→ Records for this task
⁂

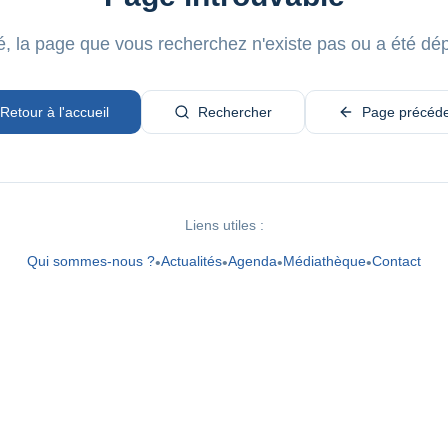
, la page que vous recherchez n'existe pas ou a été dé
Retour à l'accueil
Rechercher
Page précéd
Liens utiles :
Qui sommes-nous ?
Actualités
Agenda
Médiathèque
Contact
•
•
•
•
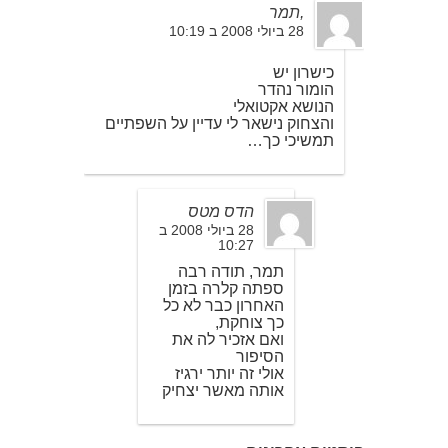
,תמר
28 ביולי 2008 ב 10:19
כישרון יש
הומור נהדר
הנושא אקטואלי
והצחוק נישאר לי עדיין על השפתיים
תמשיכי כך…
הדס מטס
28 ביולי 2008 ב
10:27
תמר, תודה רבה
ספתה קלרה בזמן
האחרון כבר לא כל
כך צוחקת,
ואם אזכיר לה את
הסיפור
אולי זה יותר ירגיז
אותה מאשר יצחיק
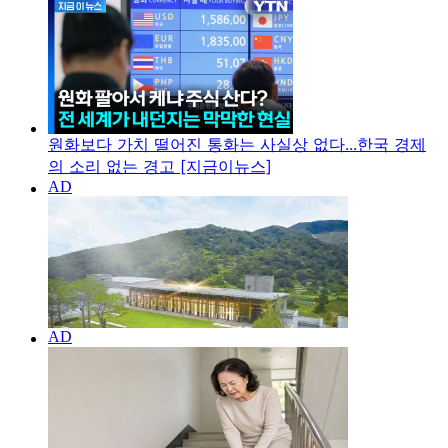
원화보다 가치 떨어진 통화는 사실상 없다...한국 경제
의 소리 없는 경고 [지금이뉴스]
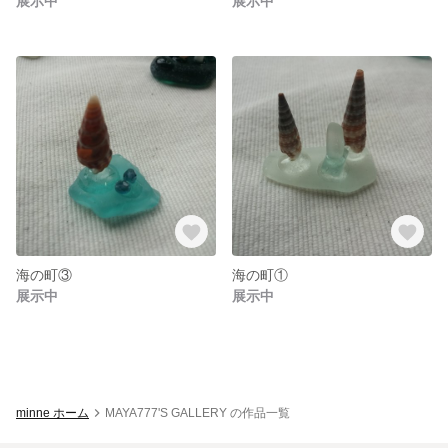
展示中
展示中
海の町③
海の町①
展示中
展示中
minne ホーム
MAYA777'S GALLERY の作品一覧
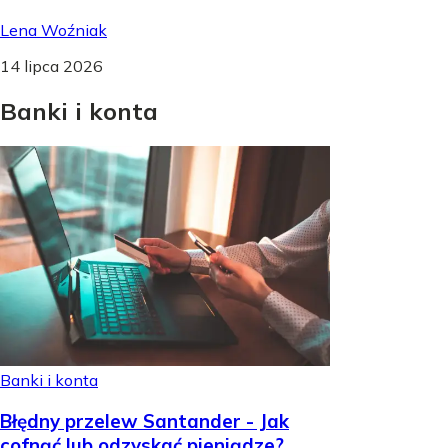
Lena Woźniak
14 lipca 2026
Banki
i
konta
Banki i konta
Błędny przelew Santander - Jak
cofnąć lub odzyskać pieniądze?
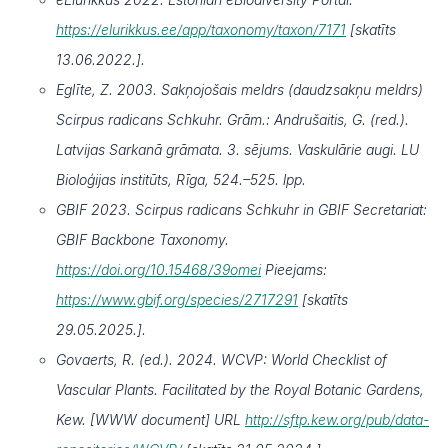
https://elurikkus.ee/app/taxonomy/taxon/7171
[skatīts
13.06.2022.].
Eglīte, Z. 2003. Sakņojošais meldrs (daudzsakņu meldrs)
Scirpus radicans Schkuhr. Grām.: Andrušaitis, G. (red.).
Latvijas Sarkanā grāmata. 3. sējums. Vaskulārie augi. LU
Bioloģijas institūts, Rīga, 524.–525. lpp.
GBIF 2023. Scirpus radicans Schkuhr in GBIF Secretariat:
GBIF Backbone Taxonomy.
https://doi.org/10.15468/39omei
Pieejams:
https://www.gbif.org/species/2717291
[skatīts
29.05.2025.].
Govaerts, R. (ed.). 2024. WCVP: World Checklist of
Vascular Plants. Facilitated by the Royal Botanic Gardens,
Kew. [WWW document] URL
http://sftp.kew.org/pub/data-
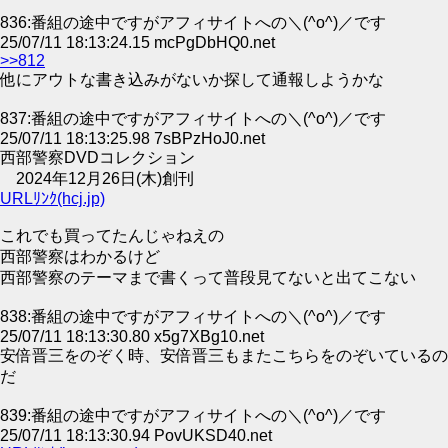
836:番組の途中ですがアフィサイトへの＼(^o^)／です
25/07/11 18:13:24.15 mcPgDbHQ0.net
>>812
他にアウトな書き込みがないか探して通報しようかな
837:番組の途中ですがアフィサイトへの＼(^o^)／です
25/07/11 18:13:25.98 7sBPzHoJ0.net
西部警察DVDコレクション
2024年12月26日(木)創刊
URLﾘﾝｸ(hcj.jp)
これでも買ってたんじゃねえの
西部警察はわかるけど
西部警察のテーマまで書くって普段見てないと出てこない
838:番組の途中ですがアフィサイトへの＼(^o^)／です
25/07/11 18:13:30.80 x5g7XBg10.net
安倍晋三をのぞく時、安倍晋三もまたこちらをのぞいているの
だ
839:番組の途中ですがアフィサイトへの＼(^o^)／です
25/07/11 18:13:30.94 PovUKSD40.net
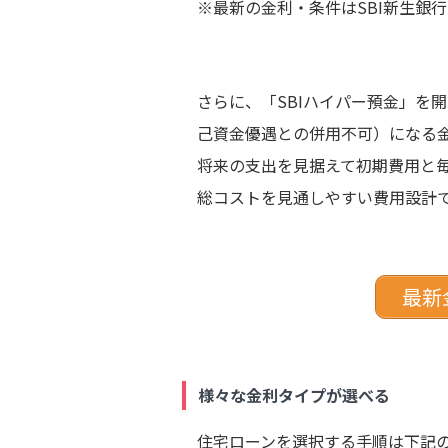
※最新の金利・条件はSBI新生銀
さらに、「SBIハイパー預金」を
己資金優遇との併用不可）になる
将来の支出を見据えて初期費用と
総コストを見通しやすい費用設計
最新
様々な金利タイプが選べる
住宅ローンを選択する手順は下記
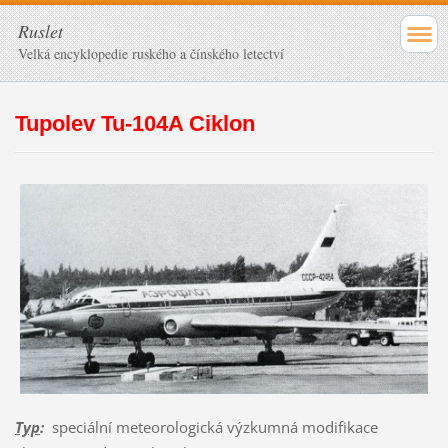
Ruslet
Velká encyklopedie ruského a čínského letectví
Tupolev Tu-104A Ciklon
Typ
:
speciální meteorologická výzkumná modifikace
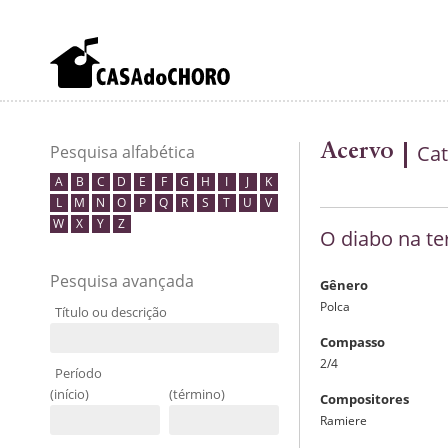
Acervo
Cat
Pesquisa alfabética
A
B
C
D
E
F
G
H
I
J
K
L
M
N
O
P
Q
R
S
T
U
V
W
X
Y
Z
O diabo na te
Pesquisa avançada
Gênero
Polca
Título ou descrição
Compasso
2/4
Período
(início)
(término)
Compositores
Ramiere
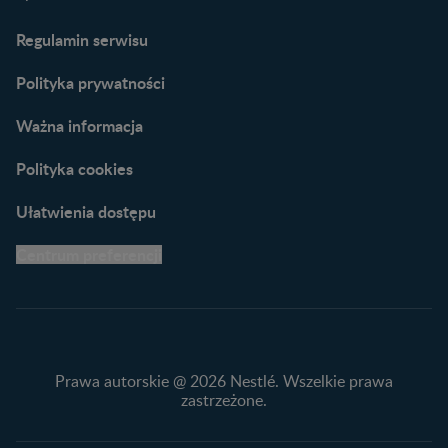
Porady dla rodziców –
Regulamin serwisu
praktyczne wskazówki
naszych ekspertów
Polityka prywatności
Ważna informacja
Polityka cookies
Ułatwienia dostępu
Centrum preferencji
Prawa autorskie @ 2026 Nestlé. Wszelkie prawa
zastrzeżone.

⁂

→ Exercise
In the material above, find each line that contains the word "Scirpus", and select it.

→ Task solution
Scirpus radicans Schkuhr. Grām.: Andrušaitis, G. (red.).
GBIF 2023. Scirpus radicans Schkuhr in GBIF Secretariat:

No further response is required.